LIMITATIONS AND PROPOSALS FOR FURTHER RESEARCH
The authors are aware of certain limitations in the present study. However, these
limitations do point to interesting future lines of research.
New Emerging Concepts: Sacrifices and Service Convenience
An interesting stream of research concerns those sacrifices that customers face in
order to be served, especially in a typically convenient service [Berry et al., 2002].

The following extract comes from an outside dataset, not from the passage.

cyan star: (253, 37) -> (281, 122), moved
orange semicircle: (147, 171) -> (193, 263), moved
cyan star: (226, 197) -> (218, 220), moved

Further research is needed in the pricing of services, and how price relates to other
drivers of customer value. Also, service convenience (customer’s effort and time to
get the service) is a demanding issue given the modern lifestyles of many customers.
The authors expect that perceived sacrifices are extremely important for convenience
services in general, and are clearly becoming increasingly significant in every
context. Many customers are concerned with avoiding as many difficulties as possible
in their busy schedules. They might therefore consider only those companies who are
easy to do business with. Therefore, convenience represents a critical success factor
when serving such customers. Berry et al. [2002] addressed the increasing relevance
of this topic by stating several propositions regarding convenience dimensions, and
their relationship with individual differences such as experience and situational
involvement. These could not be assessed directly in the present study because a
measurement tool for service convenience is still needed.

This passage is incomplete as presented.